Şimdi de, ‘ENGEREK-ON’ ???

Seyyan Uzunoğlu

Onursal Üye
Katılım
24 Şub 2009
Mesajlar
194
Tepkime puanı
0
Puanları
0
ŞİMDİ DE, ‘ENGEREK-ON’ ???

Evet değerli okurlarım. ‘ENGEREK-ON’!

Uzun bir zamandan beri; Türk’ün şanlı öyküsü ve Bozkurtların yeniden dirilişi ve dünya ile buluşmak için çıkış noktası olan efsane ERGENEKON ismini kirletmek, küçümsemek ve yadırgamak için...Veya yapılması tasarlanmakta olan başka işlere halkın odaklanmasını önlemek; kirli işleri perdelemek; veya her çıkmaza girildiğinde bir can simidi olarak kullananlara öfke ile doluyum. Ve, maksatlı olarak; senaryolanmış olduğu her geçen gün daha da ortaya çıkmakta olan kirli, karanlık ve aslı astarı olmayan uyduruk nedenler ve safsatalarla; binlerce yıllık şanlı tarihimizi taçlandırdığımız Cumhuriyetimize, Atatürk İlke ve Devrimlerine ve bağımsızlığımıza sahip çıkan; Türk milli davalarını savunan; Atatürk milliyetçisi, Türkoğlu Türk vatan evlatlarını karalamak, susturmak, etkisiz kılmak ve sindirmek için icat edilmiş bu ‘terör’ün ERGENEKON adıyla anılmasına karşı isyanlardayım ve haliyle bu kutsal kelimeyi bu senaryo için kullanmk yerine; ortada dönmekte olan dolaplara, kurulmakta olan tuzak ve imal edilmekte olan sözde delil ve belgelere biçilmiş kaftan: ‘ENGEREK-ON’ adını kullanmayı yeğliyorum. Ve, kendilerini padişah, hatta Tanrı zanneden; diktatörce ve gaddarca; kendi ve efendileri emperyallern çıkarları için; demokrasiye de, adalete, insanlığa ve dinimize de aykırı zalim yöntemlerle kasıtlı olarak vatan evlatlarına kara leke sürme ve korkutma yoluna gidenleri şiddetle kınıyor; onları yargıların en yükseğine; ALLAH’ın yüce adaletine hevale ediyorum...

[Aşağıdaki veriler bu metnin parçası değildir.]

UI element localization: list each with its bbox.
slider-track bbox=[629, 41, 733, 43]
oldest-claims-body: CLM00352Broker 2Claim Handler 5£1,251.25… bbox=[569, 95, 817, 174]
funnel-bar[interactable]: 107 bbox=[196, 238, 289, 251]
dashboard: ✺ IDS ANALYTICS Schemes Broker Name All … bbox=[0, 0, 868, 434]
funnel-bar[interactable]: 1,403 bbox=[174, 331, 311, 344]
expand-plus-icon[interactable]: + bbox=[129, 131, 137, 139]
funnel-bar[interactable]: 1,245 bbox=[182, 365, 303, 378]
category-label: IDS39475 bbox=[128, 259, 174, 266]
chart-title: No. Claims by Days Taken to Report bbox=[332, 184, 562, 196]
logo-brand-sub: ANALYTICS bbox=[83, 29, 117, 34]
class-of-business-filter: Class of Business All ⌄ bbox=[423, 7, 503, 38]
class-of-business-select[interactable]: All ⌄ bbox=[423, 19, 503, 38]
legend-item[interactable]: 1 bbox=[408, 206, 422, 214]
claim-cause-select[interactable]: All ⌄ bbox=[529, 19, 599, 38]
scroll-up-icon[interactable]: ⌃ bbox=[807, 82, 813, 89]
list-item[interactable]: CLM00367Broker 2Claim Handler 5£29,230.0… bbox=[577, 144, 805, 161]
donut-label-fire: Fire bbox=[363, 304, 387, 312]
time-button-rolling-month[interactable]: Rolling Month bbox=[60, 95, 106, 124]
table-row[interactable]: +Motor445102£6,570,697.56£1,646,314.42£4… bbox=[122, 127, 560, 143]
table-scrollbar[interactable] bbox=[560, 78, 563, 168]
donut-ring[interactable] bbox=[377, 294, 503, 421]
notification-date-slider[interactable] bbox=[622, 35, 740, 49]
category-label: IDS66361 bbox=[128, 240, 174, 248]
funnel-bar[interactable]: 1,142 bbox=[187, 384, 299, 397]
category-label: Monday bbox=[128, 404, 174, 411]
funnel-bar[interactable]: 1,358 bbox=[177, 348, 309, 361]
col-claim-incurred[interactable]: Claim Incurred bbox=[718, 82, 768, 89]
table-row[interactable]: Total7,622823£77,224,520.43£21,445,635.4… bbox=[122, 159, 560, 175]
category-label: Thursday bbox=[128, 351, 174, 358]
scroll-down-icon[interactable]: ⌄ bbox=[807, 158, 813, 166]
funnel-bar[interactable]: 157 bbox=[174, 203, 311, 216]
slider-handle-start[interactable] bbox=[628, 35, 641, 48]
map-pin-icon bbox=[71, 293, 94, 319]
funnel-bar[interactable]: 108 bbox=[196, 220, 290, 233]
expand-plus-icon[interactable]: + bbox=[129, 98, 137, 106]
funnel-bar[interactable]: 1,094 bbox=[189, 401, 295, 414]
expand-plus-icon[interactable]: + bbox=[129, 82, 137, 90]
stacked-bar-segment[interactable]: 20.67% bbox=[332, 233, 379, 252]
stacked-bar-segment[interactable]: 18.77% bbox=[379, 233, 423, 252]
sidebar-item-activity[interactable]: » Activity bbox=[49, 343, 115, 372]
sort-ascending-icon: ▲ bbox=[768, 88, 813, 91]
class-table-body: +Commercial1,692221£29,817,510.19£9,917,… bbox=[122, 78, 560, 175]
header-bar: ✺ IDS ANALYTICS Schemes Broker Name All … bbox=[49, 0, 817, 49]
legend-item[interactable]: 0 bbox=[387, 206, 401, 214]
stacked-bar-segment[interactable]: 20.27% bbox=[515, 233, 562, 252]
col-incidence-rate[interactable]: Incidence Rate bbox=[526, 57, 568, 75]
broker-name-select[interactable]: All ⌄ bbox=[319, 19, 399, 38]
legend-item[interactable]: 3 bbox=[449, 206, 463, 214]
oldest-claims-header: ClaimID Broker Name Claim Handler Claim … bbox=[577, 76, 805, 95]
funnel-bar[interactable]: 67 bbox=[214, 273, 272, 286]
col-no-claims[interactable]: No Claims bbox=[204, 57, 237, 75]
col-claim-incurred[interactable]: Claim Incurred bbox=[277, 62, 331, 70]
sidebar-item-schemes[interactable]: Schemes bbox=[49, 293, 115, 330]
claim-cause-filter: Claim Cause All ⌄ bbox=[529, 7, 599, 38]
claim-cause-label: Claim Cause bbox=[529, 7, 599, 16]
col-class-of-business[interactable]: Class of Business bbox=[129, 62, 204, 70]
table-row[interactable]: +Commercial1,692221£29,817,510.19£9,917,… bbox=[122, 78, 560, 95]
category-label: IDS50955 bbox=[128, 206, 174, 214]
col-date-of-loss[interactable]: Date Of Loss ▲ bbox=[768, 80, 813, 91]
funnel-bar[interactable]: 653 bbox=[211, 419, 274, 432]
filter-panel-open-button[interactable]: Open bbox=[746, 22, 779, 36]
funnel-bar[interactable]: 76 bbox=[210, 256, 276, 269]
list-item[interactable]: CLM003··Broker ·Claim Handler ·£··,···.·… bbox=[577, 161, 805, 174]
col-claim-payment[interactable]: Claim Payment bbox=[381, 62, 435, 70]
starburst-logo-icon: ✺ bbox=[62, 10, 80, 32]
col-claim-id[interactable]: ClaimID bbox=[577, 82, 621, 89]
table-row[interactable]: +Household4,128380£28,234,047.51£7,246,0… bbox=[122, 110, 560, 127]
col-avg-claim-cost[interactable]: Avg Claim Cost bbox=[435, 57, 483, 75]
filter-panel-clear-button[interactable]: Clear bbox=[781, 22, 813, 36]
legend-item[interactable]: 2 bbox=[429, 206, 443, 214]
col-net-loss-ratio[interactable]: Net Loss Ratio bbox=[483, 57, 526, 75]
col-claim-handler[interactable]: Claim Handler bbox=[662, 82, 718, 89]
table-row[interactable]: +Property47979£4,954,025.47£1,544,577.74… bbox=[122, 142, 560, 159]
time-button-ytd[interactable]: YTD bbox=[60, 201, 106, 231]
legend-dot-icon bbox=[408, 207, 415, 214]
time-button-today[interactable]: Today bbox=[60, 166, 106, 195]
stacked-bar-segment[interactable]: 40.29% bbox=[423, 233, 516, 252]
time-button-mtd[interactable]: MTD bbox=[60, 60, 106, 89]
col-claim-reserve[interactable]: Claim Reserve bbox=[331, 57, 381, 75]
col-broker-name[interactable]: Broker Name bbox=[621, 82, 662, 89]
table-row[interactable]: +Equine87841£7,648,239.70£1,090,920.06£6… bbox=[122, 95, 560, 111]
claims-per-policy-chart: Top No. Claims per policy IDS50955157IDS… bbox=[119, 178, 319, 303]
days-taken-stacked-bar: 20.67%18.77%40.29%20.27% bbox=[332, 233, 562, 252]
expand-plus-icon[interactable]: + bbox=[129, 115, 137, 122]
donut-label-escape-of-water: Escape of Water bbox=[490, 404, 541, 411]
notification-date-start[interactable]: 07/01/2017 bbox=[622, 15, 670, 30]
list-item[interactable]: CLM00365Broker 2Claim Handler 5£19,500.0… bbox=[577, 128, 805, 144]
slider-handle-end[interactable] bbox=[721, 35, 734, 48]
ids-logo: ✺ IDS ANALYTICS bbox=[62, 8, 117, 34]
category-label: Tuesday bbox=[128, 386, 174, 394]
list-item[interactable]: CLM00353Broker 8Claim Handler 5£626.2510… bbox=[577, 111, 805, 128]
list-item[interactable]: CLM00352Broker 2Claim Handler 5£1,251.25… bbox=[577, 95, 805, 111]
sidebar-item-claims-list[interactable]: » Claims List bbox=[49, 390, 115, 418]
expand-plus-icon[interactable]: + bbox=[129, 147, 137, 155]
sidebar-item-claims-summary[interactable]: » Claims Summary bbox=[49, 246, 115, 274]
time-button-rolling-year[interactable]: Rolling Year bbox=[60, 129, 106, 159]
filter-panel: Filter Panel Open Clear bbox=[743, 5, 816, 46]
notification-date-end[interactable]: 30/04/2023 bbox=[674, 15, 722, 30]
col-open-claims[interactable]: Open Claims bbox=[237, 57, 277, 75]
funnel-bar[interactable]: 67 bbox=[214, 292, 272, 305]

Korkunun ecele faydası yoktur derler. Çok doğru. Ve, seçimler yaklaştıkça; gerek müstakilce yapılmış; gerekse kendi (Talat) yaptırmış ancak ortaya çıkan gerçeklerden korkarak inkar ettikleri anketlerin sonuçları; gerekse Talat-CTP ve diğer sözde barış meleklerinin mitinglerindeki azalmayla işlerin kendi ve efendilerinin istedikleri doğrultuda yürümemesiyle; Kıbrıs Türk halkının ezici çoğunluğunun; gerek Rum-Yunan’ın; gerek Kıbrıs Adası’na sahip çıkarak Akdeniz’de egemen olmak isteyenlere karşı çıkacak ulusal çizgideki partilere yönlenmesi ve ulusal kesimin uyanması, dirilmesiyle hüsrana uğramış Talat-CTP ve efendileri DE; yalan dolanın ve paranın bile artık bir işe yaramayacağını; halkın egemenliğine ve KKTC’ne sahip çıktığını görerek; bazı malumların da baş vurmakta oldukları taktiklerle bir yere varacaklarına inanmış ve çareyi ‘ENGEREK-ON’ safsatasına sarılmakta bulacaklarına kanaat getirmişler belli... Yemezler....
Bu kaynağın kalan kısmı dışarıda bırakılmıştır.